I was experimenting with how local, learnable routers can reduce token overhead, and lower costs, and decided to publish a post about it. The main goal is to delegate tool calls via a PyTorch based learner and examples of how to integrate this into a DSPy pipeline. Feedback welcome!
Thanks for the informative and inspiring post! This is definitely cool, and I can imagine very useful.
However I do want to mention that the “recommended” flow these days isn’t to separate out a tool request in the way you have. Eg instead of asking an LLM to route a tool, extracting that, running the tool, passing output back to the LLM, etc. - you simply pass the tool definitions, prompt, structural output expectations, and let the LLM (and your caller library) manage the tool use loop.
That’s how these modern LLMs are trained in post-training, and so I suspect it’s likely you’ll get different (and potentially worse?) results in trying to subvert this with a small, local model.
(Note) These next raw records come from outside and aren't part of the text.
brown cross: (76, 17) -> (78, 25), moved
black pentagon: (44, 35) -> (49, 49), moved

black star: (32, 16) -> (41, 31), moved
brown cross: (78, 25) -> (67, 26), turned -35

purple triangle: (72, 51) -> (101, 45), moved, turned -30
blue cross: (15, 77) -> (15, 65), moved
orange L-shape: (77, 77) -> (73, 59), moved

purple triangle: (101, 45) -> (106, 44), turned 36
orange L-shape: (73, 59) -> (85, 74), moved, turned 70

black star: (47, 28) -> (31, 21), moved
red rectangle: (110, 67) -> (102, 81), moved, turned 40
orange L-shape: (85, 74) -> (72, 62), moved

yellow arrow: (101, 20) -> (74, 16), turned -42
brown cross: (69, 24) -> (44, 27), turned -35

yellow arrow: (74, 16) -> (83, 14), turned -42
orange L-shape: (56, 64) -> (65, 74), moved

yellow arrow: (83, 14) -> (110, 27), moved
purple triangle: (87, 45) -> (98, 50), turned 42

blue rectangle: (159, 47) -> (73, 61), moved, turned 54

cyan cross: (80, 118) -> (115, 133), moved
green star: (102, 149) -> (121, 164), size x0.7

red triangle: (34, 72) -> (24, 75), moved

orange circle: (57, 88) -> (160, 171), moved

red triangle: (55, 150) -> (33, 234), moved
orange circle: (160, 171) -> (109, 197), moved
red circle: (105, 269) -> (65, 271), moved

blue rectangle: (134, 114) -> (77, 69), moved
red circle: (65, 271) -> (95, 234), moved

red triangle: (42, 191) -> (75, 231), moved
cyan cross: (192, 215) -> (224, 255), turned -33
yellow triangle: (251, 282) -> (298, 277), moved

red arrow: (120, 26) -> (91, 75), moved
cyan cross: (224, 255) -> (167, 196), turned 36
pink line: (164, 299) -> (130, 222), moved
It comes with all the downsides you mentioned to let the LLM do this, but is also more likely to be in-distribution, and it’s easier to compose multiple tool calls.
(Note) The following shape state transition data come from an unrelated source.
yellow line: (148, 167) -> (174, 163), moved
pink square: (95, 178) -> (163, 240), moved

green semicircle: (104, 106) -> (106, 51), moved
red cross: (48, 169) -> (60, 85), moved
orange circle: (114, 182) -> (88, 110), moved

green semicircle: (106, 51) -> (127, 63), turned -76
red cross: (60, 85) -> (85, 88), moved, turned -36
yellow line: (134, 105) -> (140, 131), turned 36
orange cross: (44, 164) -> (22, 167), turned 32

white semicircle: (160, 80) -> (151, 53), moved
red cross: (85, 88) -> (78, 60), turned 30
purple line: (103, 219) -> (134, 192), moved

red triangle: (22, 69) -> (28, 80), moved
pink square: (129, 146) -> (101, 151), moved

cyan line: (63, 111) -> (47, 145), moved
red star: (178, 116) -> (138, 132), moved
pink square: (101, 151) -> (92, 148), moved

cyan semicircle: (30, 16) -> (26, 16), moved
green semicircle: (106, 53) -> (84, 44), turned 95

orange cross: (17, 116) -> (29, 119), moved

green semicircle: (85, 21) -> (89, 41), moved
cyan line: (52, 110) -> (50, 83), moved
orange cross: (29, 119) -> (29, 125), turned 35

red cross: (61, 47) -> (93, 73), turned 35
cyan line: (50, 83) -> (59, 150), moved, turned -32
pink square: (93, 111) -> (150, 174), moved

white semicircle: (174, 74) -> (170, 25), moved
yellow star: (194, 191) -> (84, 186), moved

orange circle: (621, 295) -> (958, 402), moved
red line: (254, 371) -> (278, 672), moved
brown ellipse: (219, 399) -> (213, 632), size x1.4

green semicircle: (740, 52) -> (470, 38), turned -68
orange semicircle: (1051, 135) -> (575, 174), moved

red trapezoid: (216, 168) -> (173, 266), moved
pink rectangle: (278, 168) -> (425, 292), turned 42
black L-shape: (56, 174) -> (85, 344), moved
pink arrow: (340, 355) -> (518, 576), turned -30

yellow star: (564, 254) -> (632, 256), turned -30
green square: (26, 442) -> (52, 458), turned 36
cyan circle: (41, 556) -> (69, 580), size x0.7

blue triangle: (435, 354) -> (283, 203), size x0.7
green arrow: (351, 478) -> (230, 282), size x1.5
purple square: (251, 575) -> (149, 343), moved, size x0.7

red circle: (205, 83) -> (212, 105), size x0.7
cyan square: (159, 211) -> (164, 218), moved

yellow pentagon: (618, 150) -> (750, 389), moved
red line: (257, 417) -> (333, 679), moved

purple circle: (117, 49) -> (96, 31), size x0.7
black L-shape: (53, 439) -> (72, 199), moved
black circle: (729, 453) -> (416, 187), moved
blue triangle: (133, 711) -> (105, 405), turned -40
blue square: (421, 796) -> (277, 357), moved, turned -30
Anyway, thanks for sharing! I’d love to see evals on a task where it compares the result when an LLM is involved in tool selection versus when it is handed tool output only - if I’m wrong about quality degradation then there’s a lot to like about your local tool routing.
great point, appreciate the comment. totally agree with your framing, though i think there’s still a gap in how tool use is handled today.
quick note: it doesn’t have to be an rnn. i’ve got a follow-up example coming that uses a transformer-style ToolController with self attention, more expressive routing, etc.
but here’s the thing — when you rely on few-shot bootstrapping the LLM, you never end up updating the model's priors. even after 100k tool calls, you’re still stuck in the same polluted context window and its all stateless.
this gets worse fast with more than 3–4 tool calls, especially when there’s branching logic (e.g., if api1 > 5, go left, else right).
what this approach offers is: backprop through tool calls. you can tune prompts and update priors across the full workflow, end to end. trying to develop this intuition a bit more, and would love feedback.
thanks for the suggestion on the eval — will post that comparison soon.
That’s cool, I’d love to see the advanced ToolController when it’s available!
Great points about not updating priors. I also thought about it a bit more and realized that there’s a way you can largely mitigate the out-of-distribution inference requests after local tool selection, if you wanted to.
The tool use loop in an inference framework builds up history of each interaction and sends that along with each subsequent request. You could create “synthetic history”, where you send the LLM history containing the prompt, your local tool selection masquerading as though the LLM generated it, and the tool response. This would be in-distribution but still rely on your local tool routing.
If this works well enough, then I think your approach is very powerful once you’ve decided on a task and set of tools and are able to commit to training on that. Definitely want to try this myself now.
Looking forward to seeing more! I take it your substack is the best place to follow along?
I think this is a creative approach. I wonder how the success rates for that little RNN compare to the success rates of the primary LLM, especially for complex queries or complex tool calls. At some point you have to scale that network up large enough to get better results. Eventually you've come back around and you might as well use an LLM. I think a similar approach with potentially better results (depends on the application) could be accomplished by using that same dataset to finetune a small language model. It'd be interesting to see some success rate comparisons.
thank you, appreciate the comment! thats a great point -- as I'm developing this intuition, I'm designing an eval which does a comparison of the openAI example there + tool call using a simple RNN + one that uses an encoder model. would love more feedback (on blog / X etc) when I post.